Count each line below that has "Outlook" anywhere in it. Answer with the total alone.

━━━

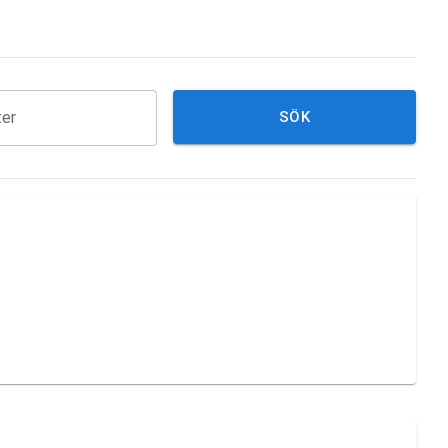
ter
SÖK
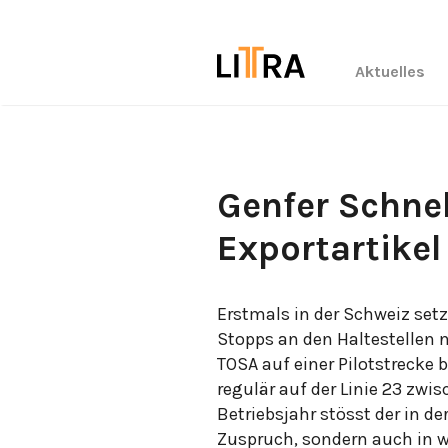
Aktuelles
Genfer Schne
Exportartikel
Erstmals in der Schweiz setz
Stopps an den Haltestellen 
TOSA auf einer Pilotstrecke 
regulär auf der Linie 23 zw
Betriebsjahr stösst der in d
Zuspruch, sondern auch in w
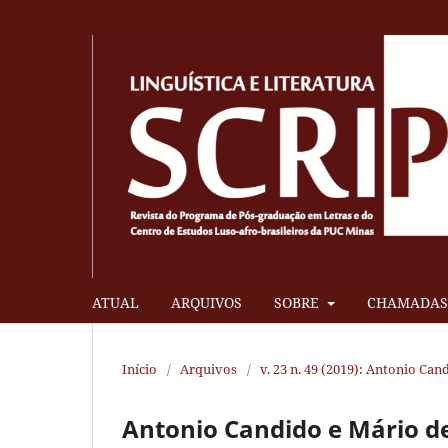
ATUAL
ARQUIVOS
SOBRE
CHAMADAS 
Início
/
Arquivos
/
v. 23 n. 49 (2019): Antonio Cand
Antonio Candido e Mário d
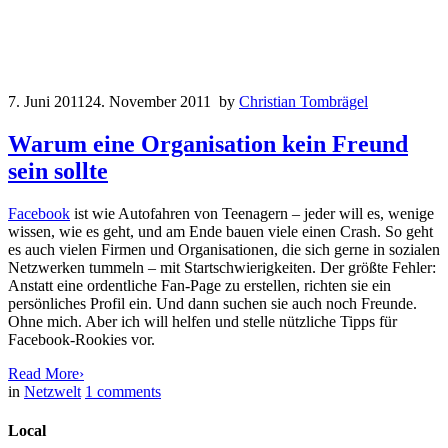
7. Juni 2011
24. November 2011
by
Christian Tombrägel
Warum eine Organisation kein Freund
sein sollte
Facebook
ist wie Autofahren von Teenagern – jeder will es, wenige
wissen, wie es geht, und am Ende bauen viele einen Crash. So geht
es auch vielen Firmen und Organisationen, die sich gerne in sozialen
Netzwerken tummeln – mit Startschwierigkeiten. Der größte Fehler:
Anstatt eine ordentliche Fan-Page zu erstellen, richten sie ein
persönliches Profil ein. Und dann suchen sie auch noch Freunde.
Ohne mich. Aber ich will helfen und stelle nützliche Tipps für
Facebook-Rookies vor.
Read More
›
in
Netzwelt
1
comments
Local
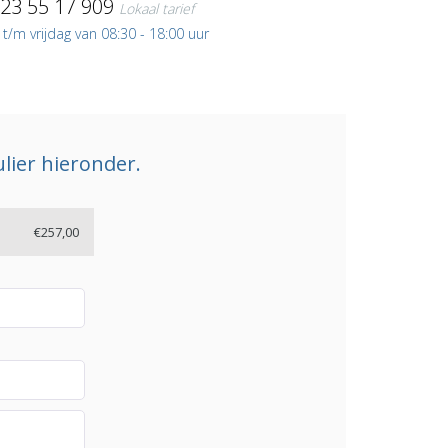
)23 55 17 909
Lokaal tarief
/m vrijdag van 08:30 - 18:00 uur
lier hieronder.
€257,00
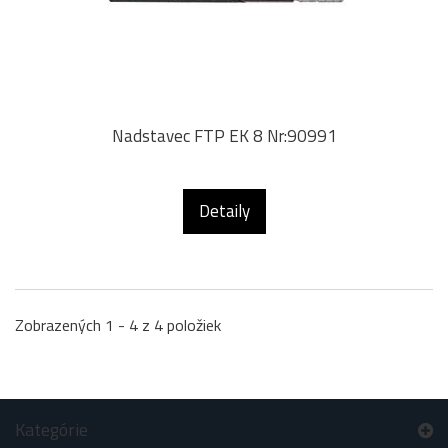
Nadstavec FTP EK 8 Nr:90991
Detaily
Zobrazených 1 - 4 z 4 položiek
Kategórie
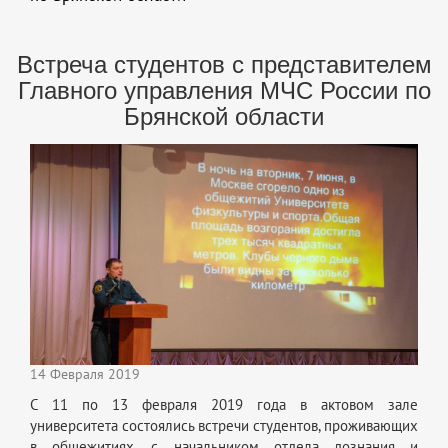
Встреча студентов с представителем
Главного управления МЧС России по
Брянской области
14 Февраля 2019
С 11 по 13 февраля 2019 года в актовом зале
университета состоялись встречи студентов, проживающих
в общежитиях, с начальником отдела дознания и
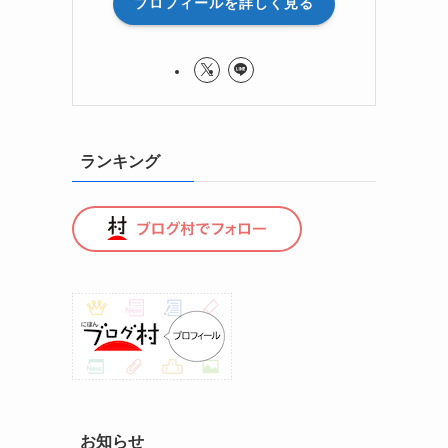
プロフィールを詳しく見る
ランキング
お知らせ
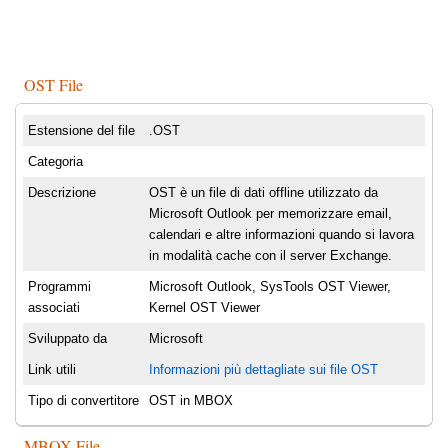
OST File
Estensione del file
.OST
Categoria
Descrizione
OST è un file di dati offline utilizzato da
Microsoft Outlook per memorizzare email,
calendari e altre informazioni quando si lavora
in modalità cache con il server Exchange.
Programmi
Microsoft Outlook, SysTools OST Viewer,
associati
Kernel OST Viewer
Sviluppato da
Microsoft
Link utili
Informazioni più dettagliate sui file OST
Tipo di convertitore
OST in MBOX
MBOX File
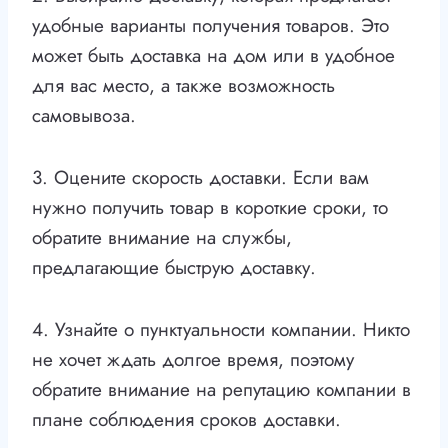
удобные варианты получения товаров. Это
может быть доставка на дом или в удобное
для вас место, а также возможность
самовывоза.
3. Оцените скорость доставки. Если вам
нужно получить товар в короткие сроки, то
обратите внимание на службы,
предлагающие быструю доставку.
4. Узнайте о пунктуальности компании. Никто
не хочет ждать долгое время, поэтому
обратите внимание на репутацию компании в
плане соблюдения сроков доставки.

━━━

Solved problem: 2